10 Practice Datasets

10.1 Example Datasets

Two small, clean datasets are provided for practice exercises in Sessions 1-2. From Session 3 onwards, analysts work with their own real indicator data.

10.1.1 Bus Ridership

File: bus_ridership.csv

Description: Annual bus ridership data for the WECA region

Columns:

year - Year (2015-2024)
ridership - Annual ridership in millions
routes - Number of bus routes
region - Geographic area

Use cases:

Session 1: Creating first visualisation
Session 2: Line charts and trends with ggplot2

10.1.2 Area Employment

File: area_employment.csv

Description: Employment rate statistics by WECA local authority (2019-2023)

Columns:

area - Local authority name (Bath and North East Somerset, Bristol, North Somerset, South Gloucestershire)
year - Year (2019-2023)
employment_rate - Proportion employed, 16-64 age group (0-1 scale)
population - Total population

Use cases:

Session 2: Filtering, grouping, summarising with dplyr verbs
Session 2: Bar charts and comparisons with ggplot2

10.2 Real Indicator Data

From Session 3 onwards, analysts bring their own real WECA datasets.

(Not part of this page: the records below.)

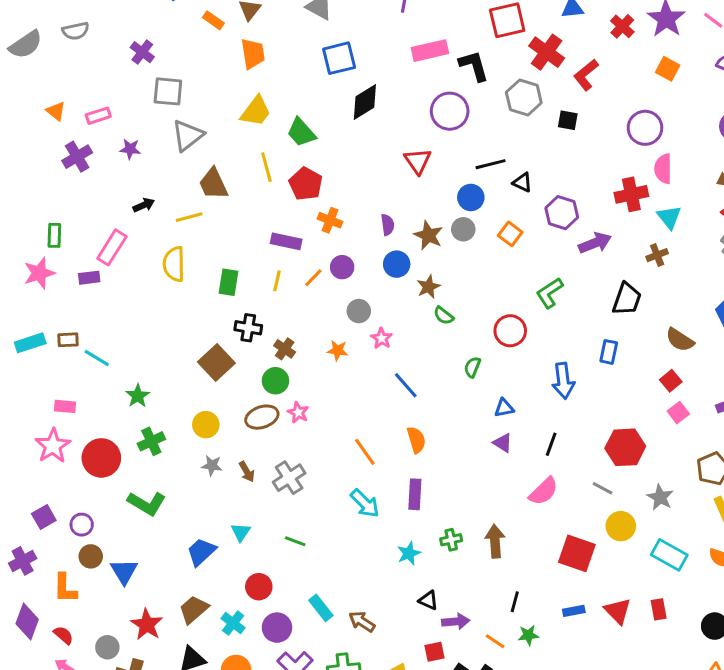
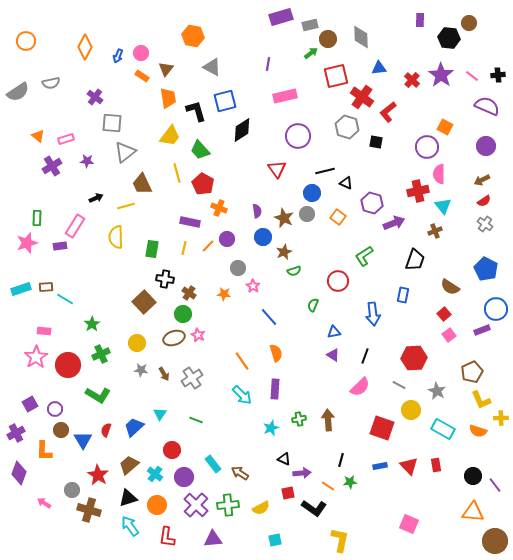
black L-shape: (474, 66) -> (196, 111), moved
orange square: (668, 69) -> (445, 127), moved
green semicircle: (444, 316) -> (294, 271), turned -56
red semicircle: (63, 635) -> (106, 430), moved, turned -112

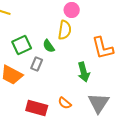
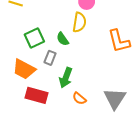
green arrow: (84, 72) -> (66, 78), moved, turned 36
red rectangle: (37, 108) -> (37, 95), moved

These will typically be messier than the example data above – see Data Cleaning Notes below for common issues and solutions.

10.3 Data Cleaning Notes

Common issues to watch for:

Column naming:
- Mixed case: “Area Name”, “area_name”, “AREA_NAME”
- Special characters: “Year (2023)”, “Percentage (%)”
- Solution: Use janitor::clean_names()
Missing values:
- Coded as: “N/A”, “n/a”, “-”, “*“, empty cells
- Solution: Explicit is.na() checks and replace_na()
Date formats:
- “31/12/2023”, “2023-12-31”, “December 2023”
- Solution: Use as.Date() with appropriate format strings
Numeric values as text:
- “1,234”, “£50.00”, “12.5%”
- Solution: str_remove_all() non-numeric characters, then as.numeric()
Excel header rows:
- Title rows, merged cells, footnotes
- Solution: Use skip = parameter in read_excel()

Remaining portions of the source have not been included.